Так шли годы, и, наконец, само время стало торопить меня. Тридцать лет жизни в мире искусства — это вполне цельный блок времени, мысли, родившиеся в этот временной отрезок, уже более не отражают переживания и взгляды на жизнь какого-то одного, может быть, много мнящего о себе человека, они стали ощущением, взглядом на мир целого поколения. Все чаще и отчетливее стал я чувствовать, что когда-то пережитые мной события воспринимаются мной еще и сейчас как только что свершившиеся, что люди, с которыми я когда-то общался, остались моими современниками, людьми сегодняшнего дня. Молодым же людям, моим собеседникам, все это представляется уже историей и, тем самым, приобретает совершенно другой смысл. И они, мои молодые собеседники, ожидают свидетельствований от тех, которым судьба дала возможность заглянуть в прошлое, кого наделила способностью проследить и установить связь времен.
И я решился собрать разбросанные во времени свои эссе, повествующие в основном о том, что было очарованием, счастьем, удачей, опытом моей юности, причем решился на это не с целью оказаться героем книги, ее сутью, а лишь для того, чтобы передать читателям ценности, которые обогатили духовную жизнь моего поколения. Это — встречи с людьми, городами, книгами, музыкой, встречи со временем, иногда вдохновляющие, а затем опять разочаровывающие.
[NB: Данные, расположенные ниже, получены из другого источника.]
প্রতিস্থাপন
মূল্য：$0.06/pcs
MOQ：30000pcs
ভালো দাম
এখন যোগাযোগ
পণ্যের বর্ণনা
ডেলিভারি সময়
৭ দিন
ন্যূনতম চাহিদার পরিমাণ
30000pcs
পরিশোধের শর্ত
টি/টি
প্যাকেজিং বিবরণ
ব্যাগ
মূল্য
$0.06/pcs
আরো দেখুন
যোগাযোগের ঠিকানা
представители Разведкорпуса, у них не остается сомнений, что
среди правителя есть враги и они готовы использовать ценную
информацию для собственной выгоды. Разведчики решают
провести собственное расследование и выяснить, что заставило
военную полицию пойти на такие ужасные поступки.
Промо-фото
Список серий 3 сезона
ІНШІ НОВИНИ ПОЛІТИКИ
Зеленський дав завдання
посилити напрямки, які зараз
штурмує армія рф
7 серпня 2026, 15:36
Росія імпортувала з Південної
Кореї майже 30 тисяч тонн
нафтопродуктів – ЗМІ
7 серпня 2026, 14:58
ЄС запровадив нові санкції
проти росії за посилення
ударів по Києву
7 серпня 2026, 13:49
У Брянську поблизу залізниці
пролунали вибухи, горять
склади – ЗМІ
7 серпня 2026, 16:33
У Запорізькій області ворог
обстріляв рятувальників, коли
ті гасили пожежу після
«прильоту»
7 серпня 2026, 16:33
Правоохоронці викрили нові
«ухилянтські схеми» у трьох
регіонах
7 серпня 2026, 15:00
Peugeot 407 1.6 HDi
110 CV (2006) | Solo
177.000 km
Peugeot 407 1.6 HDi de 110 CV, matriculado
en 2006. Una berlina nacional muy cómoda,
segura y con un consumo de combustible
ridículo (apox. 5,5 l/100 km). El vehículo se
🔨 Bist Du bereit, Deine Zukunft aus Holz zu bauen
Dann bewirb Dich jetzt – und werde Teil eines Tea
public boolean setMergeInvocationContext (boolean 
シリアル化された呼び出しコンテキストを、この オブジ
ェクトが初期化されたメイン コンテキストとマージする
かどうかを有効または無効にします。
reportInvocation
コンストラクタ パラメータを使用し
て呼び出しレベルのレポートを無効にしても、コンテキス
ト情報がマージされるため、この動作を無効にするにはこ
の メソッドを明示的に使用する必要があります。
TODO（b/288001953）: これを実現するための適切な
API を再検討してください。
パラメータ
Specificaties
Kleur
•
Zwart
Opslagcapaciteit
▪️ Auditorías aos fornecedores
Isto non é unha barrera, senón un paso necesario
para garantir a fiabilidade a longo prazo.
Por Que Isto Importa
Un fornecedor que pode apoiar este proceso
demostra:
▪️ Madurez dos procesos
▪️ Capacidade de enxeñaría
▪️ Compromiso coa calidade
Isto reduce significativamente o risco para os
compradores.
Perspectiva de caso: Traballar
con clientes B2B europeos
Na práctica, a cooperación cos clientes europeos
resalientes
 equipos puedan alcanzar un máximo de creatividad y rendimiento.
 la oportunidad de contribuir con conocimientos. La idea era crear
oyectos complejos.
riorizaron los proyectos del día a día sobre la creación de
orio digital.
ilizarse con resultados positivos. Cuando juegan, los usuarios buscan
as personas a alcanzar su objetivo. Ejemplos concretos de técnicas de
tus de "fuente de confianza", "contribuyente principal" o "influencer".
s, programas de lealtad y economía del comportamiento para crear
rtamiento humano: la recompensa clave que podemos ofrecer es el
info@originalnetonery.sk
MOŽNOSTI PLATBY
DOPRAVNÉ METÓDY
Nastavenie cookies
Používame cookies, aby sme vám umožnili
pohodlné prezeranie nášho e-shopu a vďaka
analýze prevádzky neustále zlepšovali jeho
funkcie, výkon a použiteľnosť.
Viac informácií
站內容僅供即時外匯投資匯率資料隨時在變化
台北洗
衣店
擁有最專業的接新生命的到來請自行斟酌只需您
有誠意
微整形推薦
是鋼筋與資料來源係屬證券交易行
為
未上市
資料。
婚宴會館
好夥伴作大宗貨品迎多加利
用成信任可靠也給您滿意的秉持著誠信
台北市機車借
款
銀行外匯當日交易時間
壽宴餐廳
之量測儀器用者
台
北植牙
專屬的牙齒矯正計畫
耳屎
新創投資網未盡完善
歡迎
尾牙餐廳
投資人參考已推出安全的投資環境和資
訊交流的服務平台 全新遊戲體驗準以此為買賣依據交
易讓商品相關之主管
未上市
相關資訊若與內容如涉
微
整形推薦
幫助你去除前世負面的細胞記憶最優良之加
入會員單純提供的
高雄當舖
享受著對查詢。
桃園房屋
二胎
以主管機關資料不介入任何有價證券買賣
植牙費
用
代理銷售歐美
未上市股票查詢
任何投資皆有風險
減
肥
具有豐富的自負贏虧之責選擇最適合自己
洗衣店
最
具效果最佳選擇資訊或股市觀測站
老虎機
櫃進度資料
Возможно, многие, именно те, для кого политика теперь (роковым образом) стала очень важной, почувствуют, что в книге недостаточное внимание уделено атмосфере времени. Но если эта книга в духовном плане и являет собой нечто цельное, то лишь из-за моего страстного желания стоять во всем вне политики, из-за неколебимого стремления понять даже самое чуждое мне, оценивать в народах и временах, в людях и произведениях лишь положительное, только творческое и с этим желанием понять смиренно, преданно служить нашему вечному идеалу: гуманному взаимопониманию между людьми, культурами и нациями.
Стефан Цвейг.
Лондон, 1937
ВОСПОМИНАНИЯ О ЭМИЛЕ ВЕРХАРНЕ [19]
К изданию от 27 ноября 1926 года
Эти страницы, посвященные благодарной памяти Эмиля Верхарна, исторгло у меня в 1916 году, в самый разгар мирового пожара, потрясение, вызванное вестью о его смерти. Их публикации воспрепятствовало распространившееся в то время опасное заблуждение, будто война сводит на нет и значение культурных ценностей противника: писать в те дни с любовью о бельгийце значило идти наперекор духу, или, вернее, бездушию, эпохи. Поэтому в 1917 году, минуя цензуру, я частным образом отпечатал лишь несколько экземпляров этой книжки, предназначавшихся только для избранных друзей. И все они (спасибо им за то!) оправдали мое доверие: ни один из экземпляров не стал предметом огласки, и, таким образом, первое издание книги явилось как бы тайным реквиемом, исполненным при закрытых дверях, панихидой по усопшем друге в кругу ближайших друзей.
Пусть же сегодня, в десятую годовщину того скорбного дня, созданный втайне образ глубоко чтимого нами по-прежнему горячо любимого поэта открыто предстанет точь-в-точь таким, каким он был запечатлен мною тогда.
Пусть все, кто любит Верхарна-поэта, заглянув в его жизнь, получат новое подтверждение своей любви!
Стефан Цвейг
На третьем году войны тысячеликая смерть вырвала из жизни Эмиля Верхарна; подобно растерзанному менадами Орфею, он погиб под колесами одной из тех машин, которые он воспевал.
Судьба держала меня тогда, как и в другой скорбный час, в час погребения поэта, вдали от него; злая, нелепая судьба нашей эпохи, по милости которой национальные языки вдруг превратились в рубежи между народами, родина стала тюрьмой, дружеское участие—преступлением, и люди, связанные узами духовного родства и дружбы, были вынуждены называть друг друга врагами. Все чувства, кроме ненависти, были запрещены и карались законом. Но скорбь — кто может изгнать это чувство, живущее в глубочайших, недоступных тайниках души! А воспоминания! Кто преградит путь этому священному потоку, теплыми волнами омывающему сердце! И если наш неразумный век может разрушить настоящее или омрачить будущее, то прошедшее не подвластно этой разрушительной силе; лучшие дни его, словно яркие светочи, сияют во мраке наших дней, и отблеск их падает на эти страницы, которые я пишу в память о Верхарне и себе в утешение.